By Scott Armstrong
Going a little farther, he fell with his face to the ground and prayed, “My Father, if it is possible, may this cup be taken from me. Yet not as I will, but as you will.” Then he returned to his disciples and found them sleeping. “Couldn’t you men keep watch with me for one hour?” he asked Peter. “Watch and pray so that you will not fall into temptation. The spirit is willing, but the flesh is weak.” He went away a second time and prayed, “My Father, if it is not possible for this cup to be taken away unless I drink it, may your will be done. Matthew 26:39-42 (NIV).
How many of us have complained that we do not know God’s will for our lives? Many times we are aware of what he wants, but we just struggle with actually doing it. I know I should reach out to my friends at school, but opening my mouth and starting a conversation about God or church is hard. I know God wants me to spend time with him every day, so why is my devotional time so inconsistent?

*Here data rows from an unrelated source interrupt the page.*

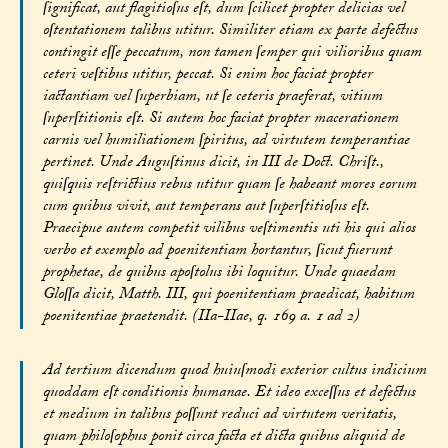
ſignificat, aut flagitioſus eſt, dum ſcilicet propter delicias vel
oſtentationem talibus utitur. Similiter etiam ex parte defectus
contingit eſſe peccatum, non tamen ſemper qui vilioribus quam
ceteri veſtibus utitur, peccat. Si enim hoc faciat propter
iactantiam vel ſuperbiam, ut ſe ceteris praeferat, vitium
ſuperſtitionis eſt. Si autem hoc faciat propter macerationem
carnis vel humiliationem ſpiritus, ad virtutem temperantiae
pertinet. Unde Auguſtinus dicit, in III de Doct. Chriſt.,
quiſquis reſtrictius rebus utitur quam ſe habeant mores eorum
cum quibus vivit, aut temperans aut ſuperſtitioſus eſt.
Praecipue autem competit vilibus veſtimentis uti his qui alios
verbo et exemplo ad poenitentiam hortantur, ſicut fuerunt
prophetae, de quibus apoſtolus ibi loquitur. Unde quaedam
Gloſſa dicit, Matth. III, qui poenitentiam praedicat, habitum
poenitentiae praetendit. (IIa-IIae, q. 169 a. 1 ad 2)
Ad tertium dicendum quod huiuſmodi exterior cultus indicium
quoddam eſt conditionis humanae. Et ideo exceſſus et defectus
et medium in talibus poſſunt reduci ad virtutem veritatis,
quam philoſophus ponit circa facta et dicta quibus aliquid de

Good news: even Jesus struggled with doing God’s will. We have recorded in Matthew 26 the very real struggle of Jesus Christ before he went to the cross. He already knows the will of his Father, but he is wrestling with what that means for him. It means suffering. It means torture and scorn and embarrassment. It means death. And instead of standing firm and calmly accepting his fate like some fake superhero would, he falls on his face in anguish as he begs the Father to find another way.
But this struggle is heroic. Jesus is not cowardly looking for an escape hatch. He is not debating whether or not he should do God’s will. He is rather struggling with WHY God’s will has to be accomplished in such a brutal way. And in the middle of this agony, he resolutely prays, “Not what I want! What you want! Even though it does not make sense to me. Even though it means horrible suffering! Get me out of this if there is any other way! But know that I am fully committed to doing your will if this is it.”
Can you say the same thing? Comparing some of our decisions with Jesus’ decision to go to the cross seems odd. But what if we sought God’s will in every decision with the same strong attitude as Jesus? “Yet, not as I will, but as you will.”
What are you struggling with today? What if God’s will does not match your liking? May we always proclaim with everything in us (through tears and struggle, perhaps), “Not as I will, Father, but your will be done.”